Il est également probable que le nombre d'individus pêchant à temps partiel ou a plein temps et les effets secondaires sont eux-mêmes sensiblement sous-évalués d'autant plus que la pêche traditionnelle prend un tour de plus en plus commercial. On sous-estime aussi l'importance économique de la pêche, comme mécanisme d'assistance aux plus déshérités et comme mécanisme permettant à une minorité de pêcheurs de diversifier leurs activités pour les rendre plus lucratives.
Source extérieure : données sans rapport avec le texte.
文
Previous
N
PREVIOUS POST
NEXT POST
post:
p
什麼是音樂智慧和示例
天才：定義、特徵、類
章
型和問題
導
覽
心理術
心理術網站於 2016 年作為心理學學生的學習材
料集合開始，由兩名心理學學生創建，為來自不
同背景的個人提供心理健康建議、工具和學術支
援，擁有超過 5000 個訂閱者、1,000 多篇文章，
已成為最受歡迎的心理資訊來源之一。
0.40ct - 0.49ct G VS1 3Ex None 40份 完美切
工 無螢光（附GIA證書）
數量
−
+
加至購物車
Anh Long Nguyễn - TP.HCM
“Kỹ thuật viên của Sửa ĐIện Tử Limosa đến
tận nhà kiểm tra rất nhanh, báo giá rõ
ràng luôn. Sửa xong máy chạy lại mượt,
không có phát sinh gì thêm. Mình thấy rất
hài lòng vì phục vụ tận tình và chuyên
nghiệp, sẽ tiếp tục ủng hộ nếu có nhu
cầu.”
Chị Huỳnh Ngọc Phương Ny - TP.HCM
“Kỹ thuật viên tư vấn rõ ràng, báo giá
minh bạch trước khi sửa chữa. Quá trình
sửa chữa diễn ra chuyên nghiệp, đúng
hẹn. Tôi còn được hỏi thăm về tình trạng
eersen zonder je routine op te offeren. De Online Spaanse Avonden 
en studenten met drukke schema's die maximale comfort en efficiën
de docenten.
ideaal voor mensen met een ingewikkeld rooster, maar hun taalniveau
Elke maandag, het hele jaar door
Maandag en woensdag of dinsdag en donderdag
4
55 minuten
Lorsqu'on décrit la pauvreté rurale, on inclut souvent parmi ses victimes les pêcheurs. Ainsi, van Heck (1979), note, en se référant à une étude réalisée en 1973, que la plupart des pêcheurs égyptiens vivent dans des conditions inhumaines, tandis que Jhingran et Tripathi remarquent que les pêcheurs continentaux en Inde sont très pauvres et que leur statut socio-économique est très médiocre (1977: 48–50). Les chiffres en cause augmentent en périodes de récession, nombre de chômeurs récents quittant la ville ou la campagne, selon le cas, pour se consacrer à la pêche lacustre et fluviale, qui leur permet à tout le moins de survivre. La capacité de la pêche fluviale d'absorber les chômeurs, comme c'est le cas actuellement en Zambie, ou les populations victimes de la sécheresse, comme au Mali, lui permet de remplir une importante fonction de “soupape de sécurité”, bien que le nombre d'habitants en cause et l'usage de plus en plus fréquent de méthodes illicites (dans certaines parties du Népal, l'emploi répété de la dynamite a pratiquement éliminé le poisson dans le cours de certains fleuves) ou encore le recours à des maillages très petits, constituent une menace potentielle pour la base de ressources.
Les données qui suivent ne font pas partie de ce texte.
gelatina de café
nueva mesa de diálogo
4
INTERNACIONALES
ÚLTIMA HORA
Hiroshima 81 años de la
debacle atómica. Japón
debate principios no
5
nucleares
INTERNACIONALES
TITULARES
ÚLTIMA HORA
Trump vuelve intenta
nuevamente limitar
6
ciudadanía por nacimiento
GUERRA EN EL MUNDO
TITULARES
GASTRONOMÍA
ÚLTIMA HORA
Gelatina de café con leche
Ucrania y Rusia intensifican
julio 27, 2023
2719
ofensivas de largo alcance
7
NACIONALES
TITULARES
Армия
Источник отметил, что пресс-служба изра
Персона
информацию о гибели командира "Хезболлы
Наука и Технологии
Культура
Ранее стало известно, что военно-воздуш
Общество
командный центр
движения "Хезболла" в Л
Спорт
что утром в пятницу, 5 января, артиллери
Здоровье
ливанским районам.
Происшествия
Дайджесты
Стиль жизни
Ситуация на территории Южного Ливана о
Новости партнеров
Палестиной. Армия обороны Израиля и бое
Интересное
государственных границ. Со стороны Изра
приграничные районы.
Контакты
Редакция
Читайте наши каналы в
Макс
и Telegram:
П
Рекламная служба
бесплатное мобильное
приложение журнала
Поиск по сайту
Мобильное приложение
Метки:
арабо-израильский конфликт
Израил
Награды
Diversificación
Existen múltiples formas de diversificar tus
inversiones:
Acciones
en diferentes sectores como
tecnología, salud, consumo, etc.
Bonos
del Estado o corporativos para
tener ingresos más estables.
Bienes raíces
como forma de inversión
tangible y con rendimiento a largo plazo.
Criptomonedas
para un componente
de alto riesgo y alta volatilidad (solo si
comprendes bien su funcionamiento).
Au cours notamment des premières années d'activité commerciale, lorsque les captures par unité d'effort sont élevées dans l'ensemble de la pêcherie, les économies réalisées peuvent aussi catalyser un processus de développement d'un secteur plus important. Il en est notamment ainsi des réservoirs artificiels, consacrés à la pêche sitôt après leur création (ce fut le cas des lacs Kariba et Volta en Afrique); on peut citer d'autres exemples d'habitats fluviaux et lagunaires (Kapetsky, 1981: 31). Au terme de la guerre civile “de dix-sept ans” au Soudan, des Nuers déshérités se sont consacrés à la pêche non pas seulement pour survivire, mais pour se constituer un capital destiné à leur permettre de reconstituer leur cheptel de bovins. Lorsque l'auteur principal s'est rendu, en 1979, le long du tracé prévu pour le canal de Jonglei, la principale source de capital pour les petits entrepôts communautaires et d'autres types d'activités était la pêche. De même, et sur une plus vaste échelle, les bénéfices des pêcheries du lac Kariba, entre 1959 et 1964, ont constitué la principale source de capital destiné au développement de l'agriculture et du commerce au cours des dix années suivantes.

Les années d'expansion spectaculaire des pêcheries du lac Kariba ont également joué un rôle capital en attirant la population des villages voisins, et plus particulièrement des femmes, vers une économie de marché. On voit là un effet secondaire essentiel de la pêcherie, les femmes venant dans les campements de pêcheurs pour vendre ou troquer des produits de l'agriculture et pour brasser de la bière. Certaines de ces femmes se sont ultérieurement consacrées au commerce du poisson et sont devenues détaillantes. Le commerce du poisson constitue en effet une source majeure d'emploi pour les populations à faible niveau de revenu dans toute l'Afrique, en Asie et au Moyen - Orient, où des milliers de négociants assurent un service essentiel sur des bases rationnelles. Si nous ne connaissons aucune étude sur la proportion des petits commercants par rapport aux pêcheurs dans diverses pêcheries intérieures, il semblerait que dans certains cas on soit en présence d'un négociant pour deux pêcheurs débarquant du poisson. On peut citer l'exemple des vendeurs à bicyclette desservant des pêcheries artisanales au Sri Lanka, la proportion de négociants est grandement réduite lorsque ceux-ci disposent de fourgonnettes et de camionnettes. Parmi les autres effets accessoires, on peut citer l'emploi dans la construction navale et la réparation de bateaux et d'engins, et comme fonctionnaires des pêches nationaux.